Facing a tough election, Trump may well feel that banning the app makes political sense for him too. Governments in Europe are likely to increase their scrutiny of TikTok and other Chinese tech services, from gaming apps to cloud storage providers like Alibaba.
At one level, the main beneficiary of TikTok's troubles will be other U.S. tech groups, and Facebook in particular. TikTok's rapid popularity made it a plausible rival to parts of Mark Zuckerberg's business empire. Facebook paid TikTok the compliment of aping it by launching Lasso, a notably unsuccessful clone that the company soon plans to close. Now TikTok has been turfed out of India, however, and with the U.S. perhaps to follow, Facebook is left with one fewer competitor to worry about in its most important markets.
But it also signals how hard it is for any company to become a genuine global tech platform. U.S. companies like Facebook are already barred from China. Indian tech policy is becoming more nationalistic as Modi stacks the deck in favor of local tech champion Reliance Jio. And now major Chinese internet groups are facing extreme scrutiny in the U.S. and elsewhere.

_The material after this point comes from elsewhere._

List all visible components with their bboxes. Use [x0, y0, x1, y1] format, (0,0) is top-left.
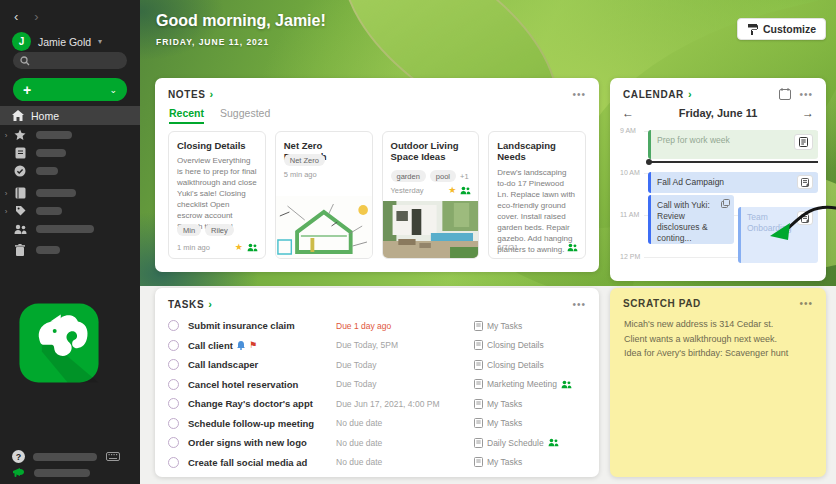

This does not mean that the era of Big Tech itself is in decline. Companies like Facebook and ByteDance are growing more powerful, not least in the aftermath of COVID-19, as investors have sent their share prices soaring in anticipation of recession-defying growth. Many will continue to grow abroad too, as Google showed on July 14 with plans to invest an eye-catching $10 billion into India by 2027.
Nor does it mean that China's tech giants must stop expanding internationally; there are plenty of markets with more welcoming governments, including in Latin America and Southeast Asia, which has been a first port for companies like Alibaba and Tencent Holdings as they move abroad.
But it does leave China's tech giants facing a choice. Either they scale back their global ambitions in many advanced economies. Or if they wish to operate in places that are suspicious of China, like the U.S., they must develop a radically localized business structure to convince their critics that services like TikTok are indeed distanced from Beijing.
Such an approach would mirror the way some U.S. companies develop "in China, for China" subsidiaries to allow them to sell to Chinese consumers. And it is roughly this approach that ByteDance is trying to follow, in suggesting that TikTok is able to act independently in individual countries.
Even so, the odds that this will win over sceptical policymakers in the U.S. are slim, just as it did not do so in India. It also suggests that China's continued geopolitical assertiveness is now undermining the global reach of its tech sector -- torpedoing in the process its own government's aim of turning national internet champions into true global tech standard-bearers.